政策レポート

2010年9月 3日

「人事院勧告」に対する今後の対応

1、人事院勧告と政府の対応

 人事院は、8月10日に、月例給を平均0.19%引き下げ、ボーナス0.2ヶ月引き下げなどを内容とする「職員の給与改定に関する勧告(人事院勧告)」を内閣と国会に提出しました。「人事院勧告」とは、国家公務員の労働基本権(協約締結権と争議権)を制約する代償措置として、人事院が民間の賃金など労働条件を調査してこれに見合う賃金改定などを政府に勧告する制度です。

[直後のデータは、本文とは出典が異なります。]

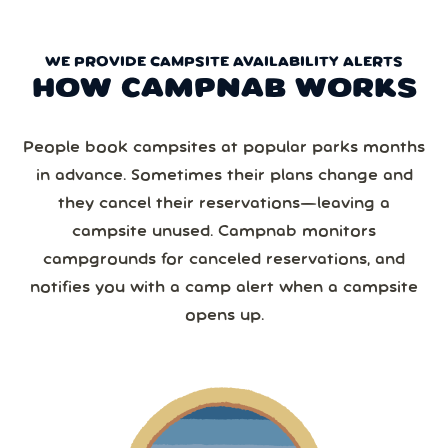
WE PROVIDE CAMPSITE AVAILABILITY ALERTS
HOW CAMPNAB WORKS
People book campsites at popular parks months
in advance. Sometimes their plans change and
they cancel their reservations—leaving a
campsite unused. Campnab monitors
campgrounds for canceled reservations, and
notifies you with a camp alert when a campsite
opens up.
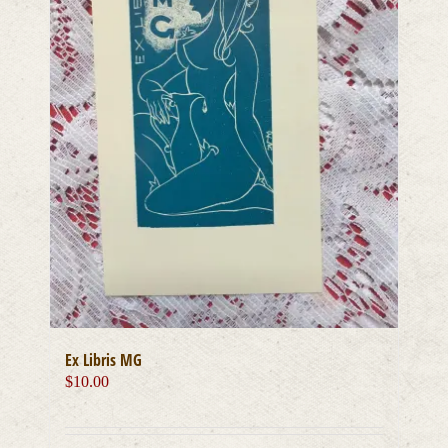
Ex Libris MG
$
10.00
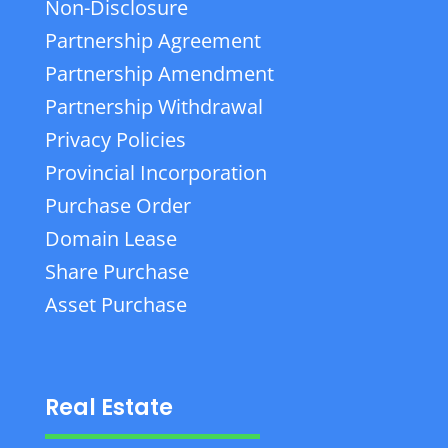
Non-Disclosure
Partnership Agreement
Partnership Amendment
Partnership Withdrawal
Privacy Policies
Provincial Incorporation
Purchase Order
Domain Lease
Share Purchase
Asset Purchase
Real Estate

 政府は同日、「給与関係閣僚会議」を開催して、この取扱いを協議しましたが、「諸般の事情を踏まえて今後さらに検討を進める」として結論を出すには至りませんでした。人事院勧告の実施に関しては、これまでも、時の内閣が結論を出し、そして関連法案を国会に提出して議会の承認を得るという手続きをとることから、常に秋の臨時国会で与野党がぶつかる政治課題となってきました。

 「諸般の事情」については、主として、政府部内や関係労働組合における次の三つの意見があることが考えられます。

(1)「人事勧告制度が、国家公務員における労働基本権の制約の代償措置であること」による「勧告を尊重する」という基本的意見。(政府内では、厚生労働大臣、総務大臣が主張)

(2)「現下の厳しい経済社会情勢や、国の財政状況を踏まえれば、国民の理解を得るためにも、公務員給与については、厳しい姿勢で臨むことが求められており、慎重に検討すべきである」とする意見。(財務大臣、経済財政政策担当大臣、公務員制度改革担当大臣が主張)

(3)「2年連続の引き下げは、公務員の生活と地域経済などに与える影響が大きく、労使の協議を尽くすべきである」とする意見。(連合など労働組合が主張) 

 

2、民主党内における議論

 民主党内では、この人事院勧告について与党の立場からどのように対応するかについて、「公務員制度改革プロジェクトチーム」(座長・桜井充参議院議員、事務局長・加藤敏幸)を立ち上げて検討することになり、すでに3回にわたり意見交換をしています。

 党内の意見としては、従来通り、労働基本権の代償措置としての「人事院勧告」を尊重してこれを完全実施すべきだという意見がある一方で、「2010年マニフェスト」において、国家公務員の総人件費の2割削減を掲げていることから、この目標を実現していくために、公務員の賃金水準の見直しを視野に入れる必要があるとする意見があります。この後者の意見と関連して、財政再建という大目標を達成していく過程で、公共サービスの水準見直しに国民の理解を得るためには、国会議員や中央省庁の公務員が率先垂範を示す必要が高まっているという意見も強く見られます。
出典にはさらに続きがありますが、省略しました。